- About this task:
Transcribe exactly, and only, the lines running from the one that contains "looking for their" through the last line of the material. No pictures.

*** Block opens ***

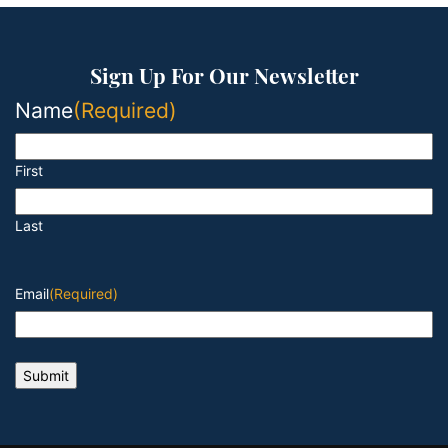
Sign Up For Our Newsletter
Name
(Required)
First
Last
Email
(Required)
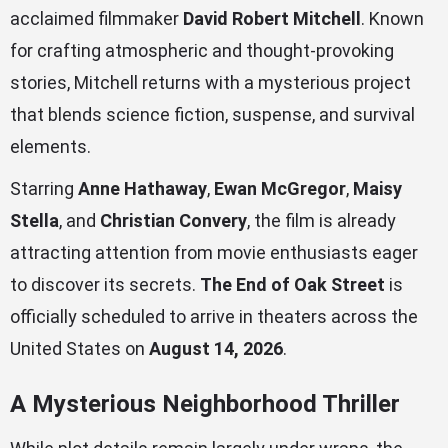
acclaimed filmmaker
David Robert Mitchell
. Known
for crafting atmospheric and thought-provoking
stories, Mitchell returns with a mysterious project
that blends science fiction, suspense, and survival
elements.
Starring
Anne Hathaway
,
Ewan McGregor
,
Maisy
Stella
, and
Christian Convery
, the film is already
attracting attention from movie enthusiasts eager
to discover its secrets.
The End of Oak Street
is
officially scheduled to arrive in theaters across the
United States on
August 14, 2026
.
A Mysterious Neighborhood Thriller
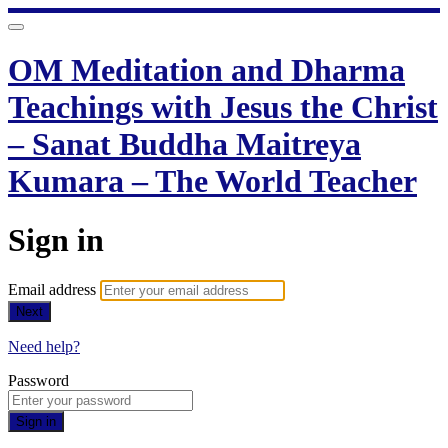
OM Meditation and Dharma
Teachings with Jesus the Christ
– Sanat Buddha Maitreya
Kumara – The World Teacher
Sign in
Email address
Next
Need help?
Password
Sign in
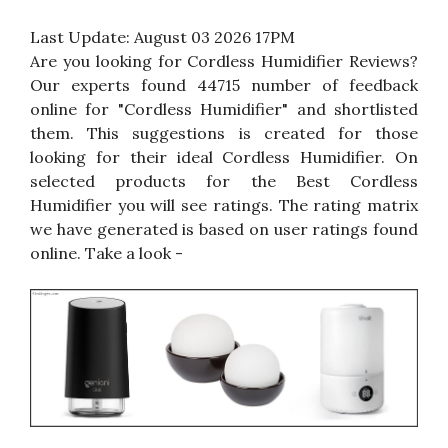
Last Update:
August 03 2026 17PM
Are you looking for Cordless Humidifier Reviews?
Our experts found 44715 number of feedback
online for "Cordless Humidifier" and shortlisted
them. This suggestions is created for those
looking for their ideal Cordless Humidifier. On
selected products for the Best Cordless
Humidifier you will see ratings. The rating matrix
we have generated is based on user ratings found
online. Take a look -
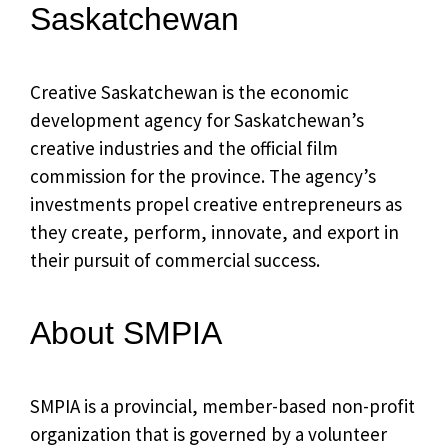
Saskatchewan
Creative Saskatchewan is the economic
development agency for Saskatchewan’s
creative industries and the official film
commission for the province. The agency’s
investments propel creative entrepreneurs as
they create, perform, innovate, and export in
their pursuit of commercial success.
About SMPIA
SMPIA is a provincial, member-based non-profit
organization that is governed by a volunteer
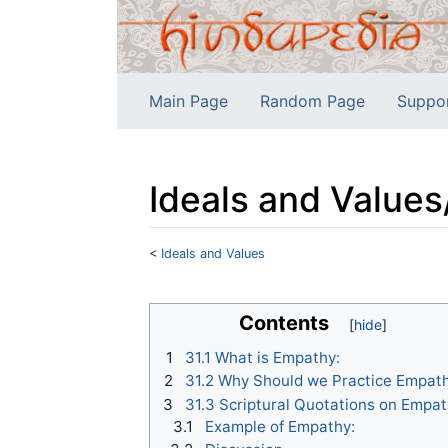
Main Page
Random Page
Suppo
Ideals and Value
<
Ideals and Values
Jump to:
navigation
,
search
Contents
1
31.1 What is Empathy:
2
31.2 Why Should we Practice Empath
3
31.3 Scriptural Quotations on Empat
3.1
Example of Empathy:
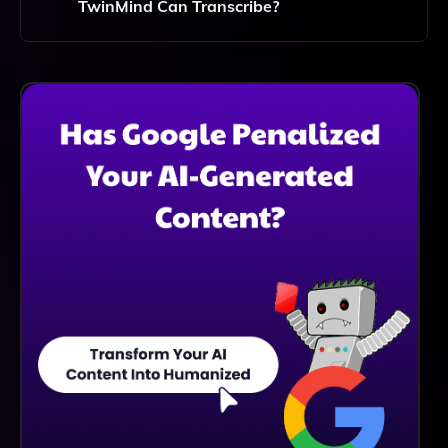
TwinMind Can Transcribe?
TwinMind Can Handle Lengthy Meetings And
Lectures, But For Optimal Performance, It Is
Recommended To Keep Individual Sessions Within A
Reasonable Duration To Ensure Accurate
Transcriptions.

*** Block closes ***

- Response to the exercise:
looking for their ideal Cordless Humidifier. On
selected products for the Best Cordless
Humidifier you will see ratings. The rating matrix
we have generated is based on user ratings found
online. Take a look -
Saskatchewan
Creative Saskatchewan is the economic
development agency for Saskatchewan’s
creative industries and the official film
commission for the province. The agency’s
investments propel creative entrepreneurs as
they create, perform, innovate, and export in
their pursuit of commercial success.
About SMPIA
SMPIA is a provincial, member-based non-profit
organization that is governed by a volunteer
Main Page
Random Page
Suppo
Ideals and Value
<
Ideals and Values
Jump to:
navigation
,
search
Contents
1
31.1 What is Empathy:
2
31.2 Why Should we Practice Empath
3
31.3 Scriptural Quotations on Empat
3.1
Example of Empathy:
TwinMind Can Transcribe?
TwinMind Can Handle Lengthy Meetings And
Lectures, But For Optimal Performance, It Is
Recommended To Keep Individual Sessions Within A
Reasonable Duration To Ensure Accurate
Transcriptions.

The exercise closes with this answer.